Чтобы избавить весь город от тяготеющей на нем ответственности, чтобы превратить жертвенный кризис, убрав из него насилие, в чуму, нужно суметь перенести это насилие на Эдипа, или, в общем виде, — на отдельного индивида. Все протагонисты во время трагического спора пытаются этот перенос осуществить. Дознание по поводу Лайя — это, как мы видели, дознание по поводу самого жертвенного кризиса. Речь все время о том, чтобы свалить ответственность за катастрофу на конкретного индивида, чтобы ответить на главный мифологический вопрос: «Кто положил начало?» Если Эдипу не удается возложить вину на Креонта и Тиресия, то Тиресию и Креонту прекрасно удается возложить ее на Эдипа. Все дознание в целом — это охота на козла отпущения, которая в конечном счете оборачивается против того, кто ее начал.
Поплавав между тремя протагонистами, обвинение в конце концов пристает к одному из них. С тем же успехом оно могло бы пристать и к кому-то другому. Могло бы вовсе ни на ком не задерживаться. Благодаря какому механизму оно все же прекращает движение?
Обвинение, которому впредь суждено считаться «истинным», ничем не отличается от тех, которым впредь суждено считаться «лживыми», — за тем исключением, что против первого уже никто не возражает. Одна из версий происшедшего побеждает; она утрачивает полемический характер и становится истиной мифа, становится самим мифом. За этой фиксацией мифа стоит феномен единодушия. Где сталкивались два, три, тысяча симметричных и противоположных обвинений, торжествует одно — и все вокруг замолкает. На место борьбы всех против всех приходит союз всех против одного.
Что за чудо? Как могло вдруг восстановиться единение сообщества, полностью разрушенное жертвенным кризисом? Кризис в самом разгаре; для этого внезапного переворота обстоятельства максимально неблагоприятны. Нельзя найти и двух человек, которые бы сошлись по какому угодно вопросу; каждый пытается свалить коллективное бремя со своих плеч на плечи брата-врага. В горящем со всех концов сообществе царит, судя о всему, неописуемый хаос. Кажется, что нет путеводной нити, которая могла бы связать все эти частные конфликты, ненависти, ослепления.

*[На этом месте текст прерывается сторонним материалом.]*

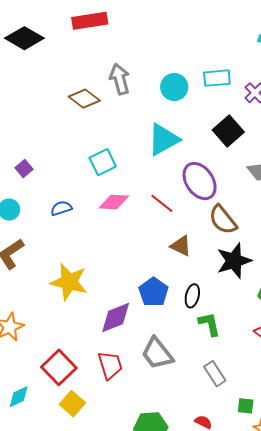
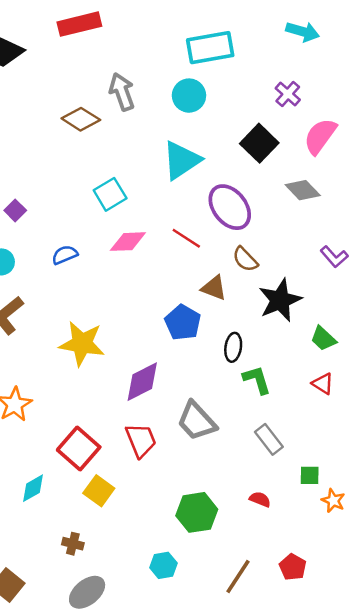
cyan rectangle: (217, 78) -> (210, 48), moved, size x1.4
brown semicircle: (223, 220) -> (245, 259), moved, size x0.7
blue pentagon: (154, 292) -> (183, 322), moved

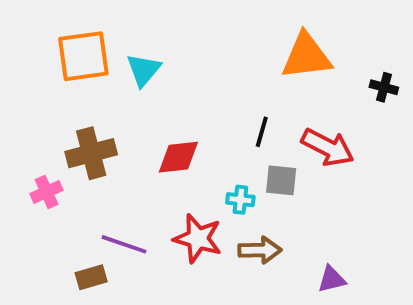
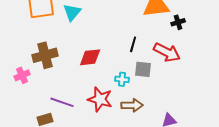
black cross: (384, 87) -> (178, 22), moved, turned -32

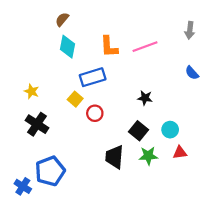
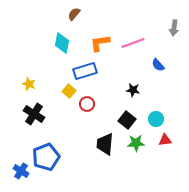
brown semicircle: (62, 19) -> (74, 14), moved
orange L-shape: (109, 47) -> (100, 43), turned 85
blue semicircle: (192, 73) -> (158, 65), moved

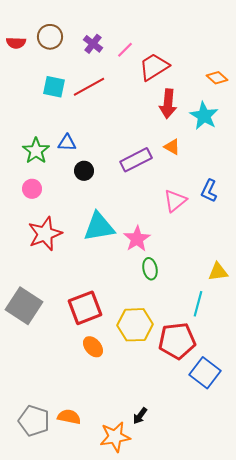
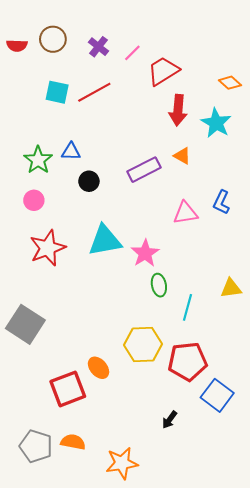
pink triangle: (175, 201) -> (185, 213), turned 30
cyan line: (198, 304) -> (188, 307), moved
red square: (85, 308) -> (68, 389), moved
black arrow: (140, 416) -> (170, 420), moved

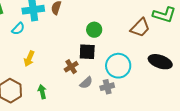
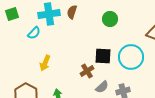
green circle: (94, 30) -> (110, 19), moved
cyan circle: (118, 66) -> (131, 57), moved

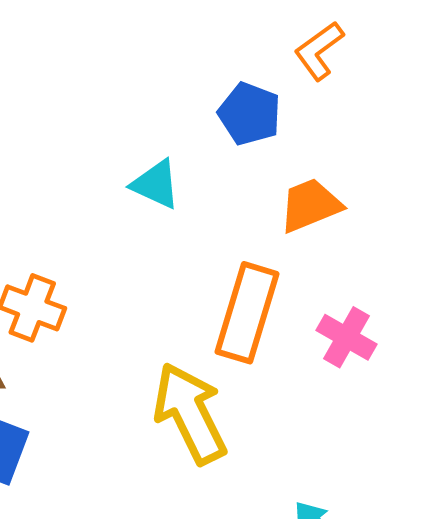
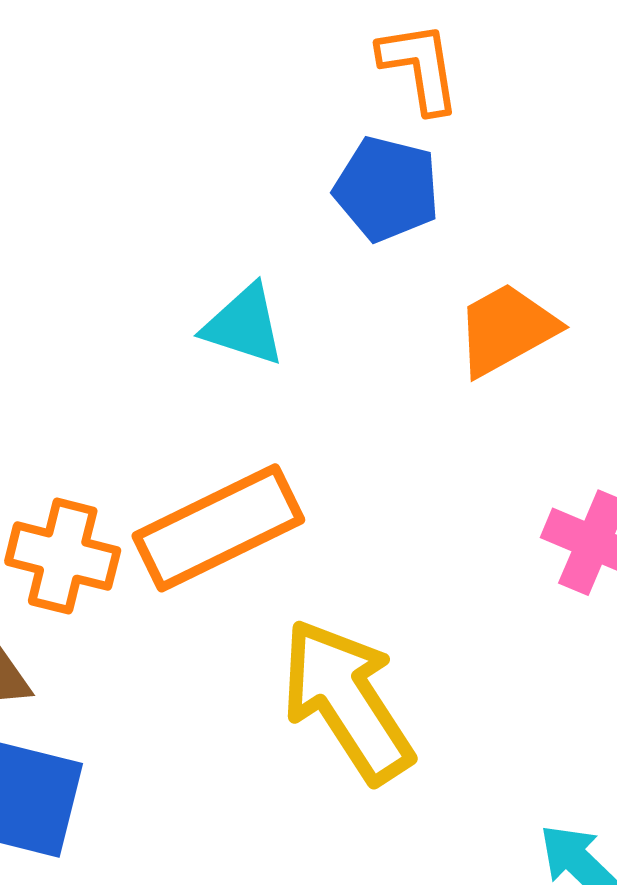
orange L-shape: (319, 51) -> (420, 67), moved, turned 124
orange rectangle: (247, 313) -> (218, 528), moved, turned 54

И в этот момент, когда все вроде бы погибло, когда в бесконечном разнообразии противоречивых смыслов торжествует бессмыслица, решение оказывается совсем рядом; один толчок — и весь город впадает в спасительное для него единодушное насилие.
Откуда берется это таинственное единодушие? Во время жертвенного кризиса все антагонисты считают, что разделены невероятными различиями. На самом же деле все эти различия понемногу исчезают. Повсюду — то же желание, та же ненависть, та же стратегия, та же иллюзия невероятных различий внутри нарастающего единообразия. По мере ужесточения кризиса все члены сообщества превращаются в близнецов насилия. Мы сказали бы, что это — двойники.

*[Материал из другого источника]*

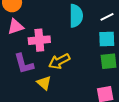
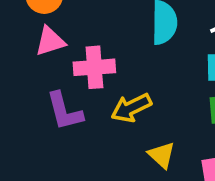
yellow triangle: (44, 83) -> (162, 155), moved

В романтической литературе, в теории первобытного анимизма и в современной психиатрии термин «двойник» всегда обозначает феномен, по существу своему фантастический и нереальный. Здесь речь о другом. Хотя в «двойничестве» есть галлюцинаторные аспекты, о которых будет сказано позже, ничего фантастического в нем нет; как нет его и в трагической симметрии, идеальным выражением которой является феномен двойничества.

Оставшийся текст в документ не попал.